In this moistly fluctuating world identities are rarely steady or fixed. The narrator turns, when necessary, into an insect (able to «Pass through the damply velvet aperture» to spy on the hero in his womb-room), a gecko-cam, a cyclist, a waiter, a border-guard and an officiating priest – and, in one of the many digressive footnotes, he ponders on other possible transformations:

 

At times like this the elements compel me

To change like a capricious lepidoptera

And find another costume to en-shell me

In limpid new relief: one-legged doctor or

Starved, cross-eyed bigamist who trades in cartons?

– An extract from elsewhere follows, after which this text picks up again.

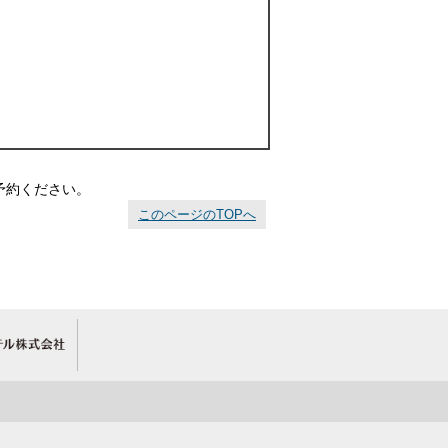
予約ください。
このページのTOPへ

Pale, pre-op acolyte of Dolly Parton’s?

 

(The surreal possibilities proliferate for another two equally inventive stanzas.) The hero himself is a dull office-worker by day, a ruthless «gangsta» by night (with the help of Internet games). The heroine, Magda, is a performance artist, who turns herself into Lyudmila, an on-line «Slavic Beauty», with a gloriously unsteady (and often very funny) grasp of the English language. Even the stanza-form itself wavers on the page, with whole sections being right-justified, and splendidly digressive footnotes (also in sextets) sometimes pushing the main text off the page.

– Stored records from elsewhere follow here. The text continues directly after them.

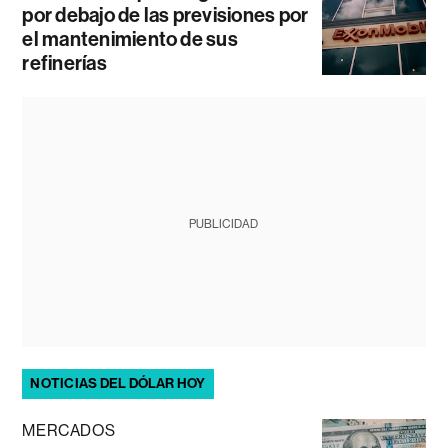
por debajo de las previsiones por
el mantenimiento de sus
refinerías
PUBLICIDAD
NOTICIAS DEL DÓLAR HOY
MERCADOS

            The poem, while satirising a world in which virtual reality has eroded all our certainties, also celebrates the mercurial variability of modern life. The elaborate baroque vocabulary of the poem is part of this celebration. In the first section the narrator recalls how Byron, in choosing his hero, found his choice restricted by the fact that so many of the names were «not at all adapted to my rhymes»; as Borek’s narrator puts it, Byron felt that the heroes, «despite their gallant stature, / Had rather awkward foreign nomenclature.» Instead, Borek delights in using Polish words, and even provides a lengthy footnote (in rhyming verse) instructing the reader on pronunciation. He is clearly intrigued by jarring linguistic encounters, as in the «odd conflation[s]» produced by Slavonic speakers of English. In a long footnote he reflects on a Wajda film in which John Gielgud is dubbed into Polish, producing the effect of a «frightening, unheimlich / Collision of a face with an unlikely / Timbre of vocal product». It is no surprise that Nabokov acts as a kind of presiding genius over the novel, with two lyrically sprawling footnotes devoted to him.

            It is one of the strangest narratives I have ever read, but also one of the most stimulating. If at times Borek’s imagination seems to run away with him, leaving us not only unsettled but also bemused, his striking descriptive powers, technical skills and dazzling wit make it never less than compelling. And, last but not least, it is often extremely funny. In his earlier novel Borek paid homage to «The (effervescent) Golden Gate» by Vikram Seth; this novel, though very different in narrative style and tone, deserves to reach an equally broad public.